Les deux pays sont confrontés à des déficits budgétaires importants : près de 6 % du PIB en Italie, près de 9 % au Royaume-Uni. Les dettes publiques s’élèvent respectivement à plus de 150 % et 96 % du PIB. Au mois de juillet, l’organisme public de prévision budgétaire britannique (OBR) demandait au gouvernement non pas de baisser mais d’augmenter les impôts. Au rythme actuel, selon cet organisme, la dette publique du Royaume-Uni atteindra 267 % du PIB dans 50 ans. 

Depuis des années, la dette publique italienne est un sujet de tension entre les gouvernements de la Péninsule et les autorités européennes qui demandent des réformes de structure et des économies. 

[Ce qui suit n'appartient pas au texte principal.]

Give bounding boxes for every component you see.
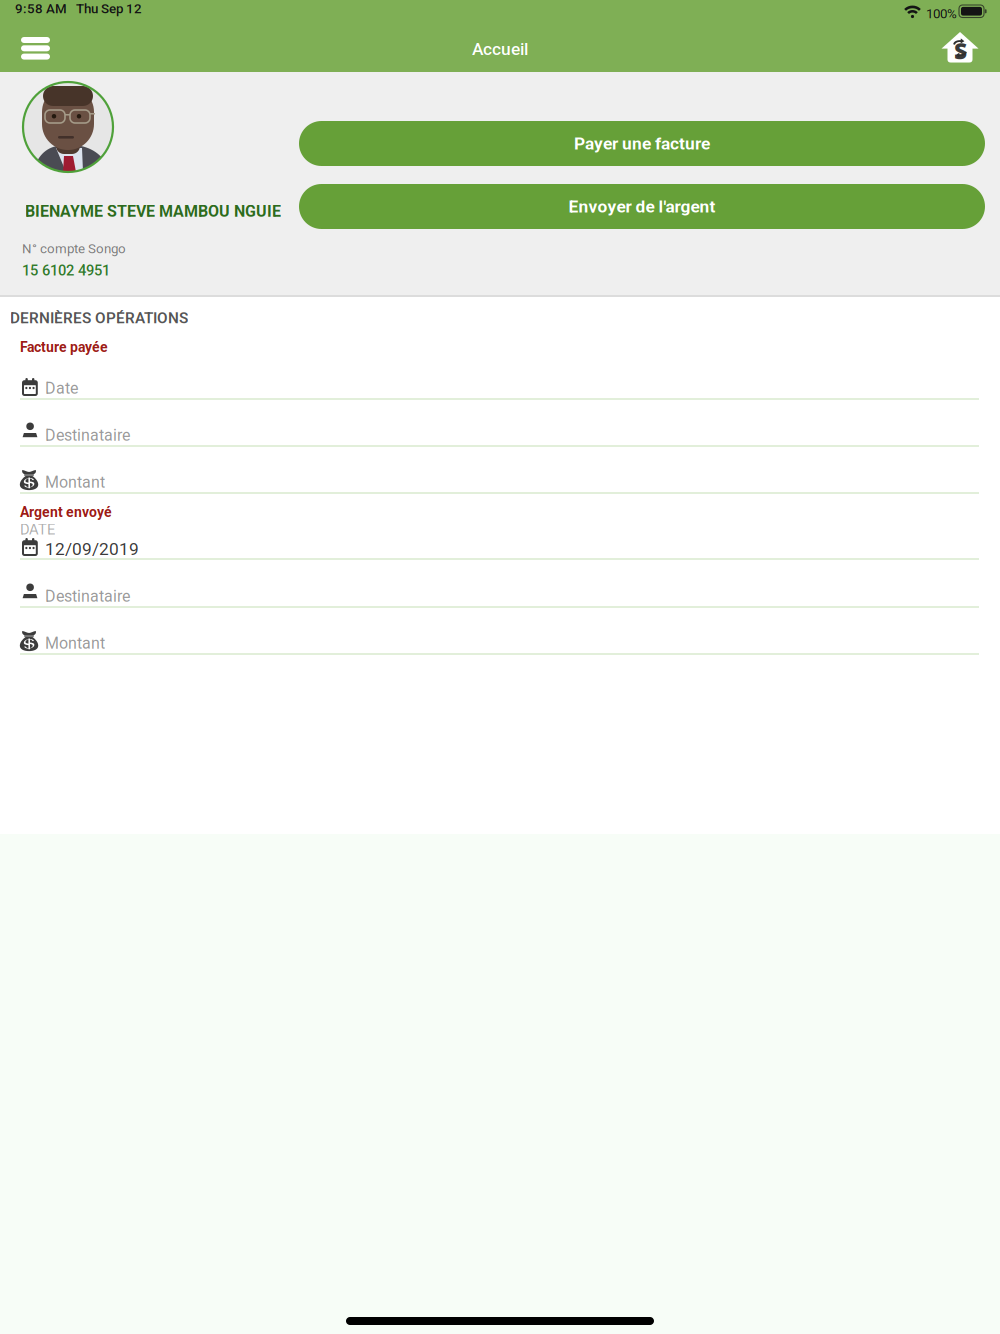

Les taux d’intérêt de ces deux pays progressent assez vivement. Pour les obligations d’État à dix ans, ils atteignent 4,1 % pour le Royaume-Uni et 4,5 % pour l’Italie, soit un écart de 2 et 2,5 points avec l’Allemagne. La baisse de la pression fiscale ne fera qu’aggraver les déficits et aboutira à une nouvelle hausse des taux d’intérêt. La question de la soutenabilité de la dette se posera avec d’autant plus d’acuité que les besoins en dépenses publiques sont en forte augmentation : éducation, dépenses militaires (objectif de 2 % du PIB pour Italie, contre 1,5 % en 2022), soutien du pouvoir d’achat entamé par la hausse du prix de l’énergie), participation des États aux investissements de transition énergétique. 

Le risque de l’inflation

La trajectoire des finances publiques italiennes pourrait amener les autorités européennes à remettre en cause le versement des aides et prêts prévus dans le cadre du plan Next Generation. Elle peut également provoquer des tensions sur la mise en œuvre du programme de stabilisation des spreads de taux d’intérêt (TPI, Transmission Protection Instrument). 

Pour le Royaume-Uni, la sanction prend la forme d’une dépréciation de la livre sterling passée de 1,7 dollar à 1,1 dollar de 2015 à 2022, et de la poursuite de la hausse des taux d’intérêt. Le contexte économique et géopolitique est peu favorable à une politique de stimulation fiscale. Les deux pays sont, en effet, confrontés à une inflation provoquée par l’augmentation des coûts et aussi par des pénuries. 

En baissant l’impôt sur le revenu, la demande sera favorisée, ce qui pourrait accentuer les tensions inflationnistes. La baisse de l’impôt sur les sociétés pourrait avantager l’offre mais ses effets sont incertains et longs à se dessiner. La politique fiscale en Italie et au Royaume-Uni pourrait donc alimenter l’inflation et non la combattre.